Monday, January 10, 2011

When to Work


The work on a farm never really ends.  I have been waiting weeks to have a moment or two when I feel rested enough to write a blog.  I always seem to envision a time of content solitude—it is mid-day and I have a warm cup of tea in my hand while the activities of the past week swirl in my head, ready to receive my attention one-by-one until they have been mentally processed.  This never happens. 

It is more common to find me yielding free time to a lengthy to-do list that occupies the many small pages which are scattered all over—my bed-side table, mailbox, desk, Village Store counter, pockets.  The pages, it turns out, are a good way for me to organize both my thoughts and my tasks.  The scattering of papers are sometimes consulted, but many times they are not (once I write things down, my brain has a way of capturing the item, instruction, or task list such that it will be completed by its deadline). 
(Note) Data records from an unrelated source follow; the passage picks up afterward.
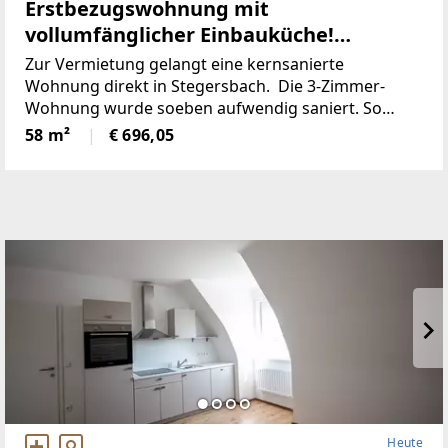
Erstbezugswohnung mit
vollumfänglicher Einbauküche!
(Provisionsfrei)
Zur Vermietung gelangt eine kernsanierte
Wohnung direkt in Stegersbach. Die 3-Zimmer-
Wohnung wurde soeben aufwendig saniert. So
wurde unter anderem dieElektronik gänzlich
58 m²
€ 696,05
erneuert und für einen niedrigen
Heute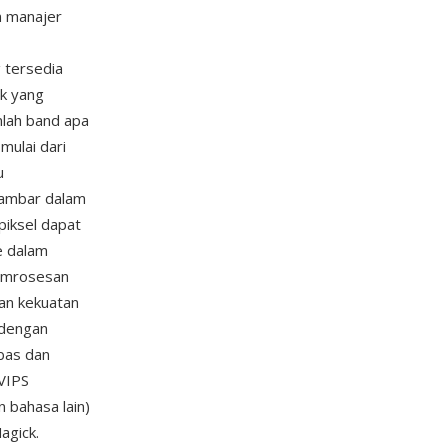
n manajer
 tersedia
k yang
mlah band apa
mulai dari
u
gambar dalam
piksel dapat
e dalam
pemrosesan
an kekuatan
 dengan
bas dan
 VIPS
 bahasa lain)
agick.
But the never-ending tasks create a problem for me.  I am often feel split, and the end result in loss of time and energy.  I enjoy details.  Many friends (and especially Jodie) have mentioned the extent to which I focus on details.  The comments have, of course, been both compliments and critique alike; but as it pertains to taking time, my attention to detail has meant that I take time to perfect the small parts of the task that may or may not be worth the time. 
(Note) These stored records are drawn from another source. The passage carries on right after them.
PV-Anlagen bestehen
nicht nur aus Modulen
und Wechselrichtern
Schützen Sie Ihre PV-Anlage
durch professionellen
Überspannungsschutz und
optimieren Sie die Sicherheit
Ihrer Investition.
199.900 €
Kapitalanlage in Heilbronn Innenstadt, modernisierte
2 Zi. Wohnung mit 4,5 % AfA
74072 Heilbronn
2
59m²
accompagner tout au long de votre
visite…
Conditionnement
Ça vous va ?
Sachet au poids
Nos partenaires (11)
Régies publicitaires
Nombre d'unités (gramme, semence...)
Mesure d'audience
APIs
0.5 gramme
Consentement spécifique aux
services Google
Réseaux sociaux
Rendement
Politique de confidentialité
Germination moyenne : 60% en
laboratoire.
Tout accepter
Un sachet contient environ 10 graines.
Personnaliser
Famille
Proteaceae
But I am also very committed.  This trait encompasses everything I do, and I want to give as much energy and time as possible to what I am doing.  At this time, some of the parts of my life (which, by the way, are not actually disconnected—they meld together such that it is often difficult to tell where one ends and another begins) that I wish to give energy and time to are Jodie, Synova, family and friends in Canada, learning, spiritual contemplation (this list, for those who are wondering, is not exhaustive).  Though I know it is impossible to do all these things “full-time,” and yet, I try.  The results have been disastrous: recently, I neglected to calculate the time I would need to complete a project in the Village Store; when I completed the task, I had missed spending the weekend with Jodie and Synova—the very thing I had been looking forward to.  The problem was that I over-committed and felt a strong urge to complete what I had committed to even when it was silly to do so.

It is very good for me to had identified these things now.  I regret that it has taken me four months to recognize these traits, but I can now resolve to keep a watchful eye out for when they begin to take my energy and time.  Furthermore, I have informally enlisted the help of Jodie and many friends on the farm; they will tell me when I am becoming “too thinly spread.” 

There will always be more work to be done on the Farm.  I wonder if the biggest part of my education here will be learning to know when to stop.